Justice Byron White, a dissenter in Roe, explained the problem in his dissent in Thornburgh v. American College of Obstetricians & Gynecologists. “[T]he Constitution itself is ordained and established by the people of the United States,” he wrote. “[D]ecisions that find in the Constitution principles or values that cannot fairly be read into that document usurp the people’s authority, for such decisions represent choices that the people have never made, and that they cannot disavow through corrective legislation.”
Roe took the authority to determine abortion policy away from the elected branches of government. It undermined our democracy and the separation of powers enshrined in our Constitution. And it continues to do so as courts decide the fate of even the most modest abortion-related laws enacted by our elected representatives. That’s why Roe must finally go.

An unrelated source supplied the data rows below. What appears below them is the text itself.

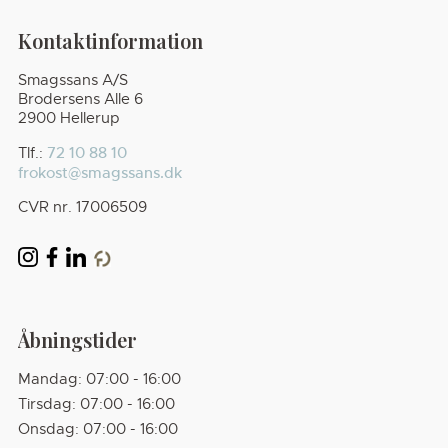
Kontaktinformation
Smagssans A/S
Brodersens Alle 6
2900 Hellerup
72 10 88 10
Tlf.:
frokost@smagssans.dk
CVR nr. 17006509
pokies online payid
casinos with poli pay
Åbningstider
Mandag: 07:00 - 16:00
Tirsdag: 07:00 - 16:00
Onsdag: 07:00 - 16:00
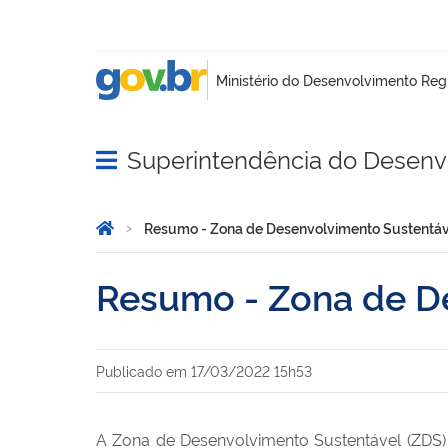
Superintendência do Desenv
Abrir menu principal de navegação
Você está aqui:
Página Inicial
Resumo - Zona de Desenvolvimento Sustentá
Resumo - Zona de D
Publicado em
17/03/2022 15h53
A Zona de Desenvolvimento Sustentável (ZDS)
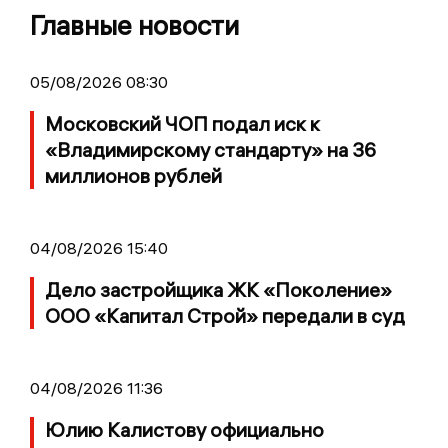
Главные новости
05/08/2026 08:30
Московский ЧОП подал иск к
«Владимирскому стандарту» на 36
миллионов рублей
04/08/2026 15:40
Дело застройщика ЖК «Поколение»
ООО «Капитал Строй» передали в суд
04/08/2026 11:36
Юлию Калистову официально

Supporters of Roe aren’t in the habit of trying to defend it on its legal merits. “You will be hard-pressed to find a constitutional law professor … who will embrace [Roe] itself rather than the result,” says Kermit Roosevelt. Those who defend Roe do so entirely because they like the policy it created. But this is America. The people should be allowed to have a say.
“[A] bad decision is a bad decision,” writes Richard Cohen, a supporter of abortion, in the Washington Post. “If the best we can say for [Roe] is that the end justifies the means, then we have not only lost the argument—but a bit of our soul as well.”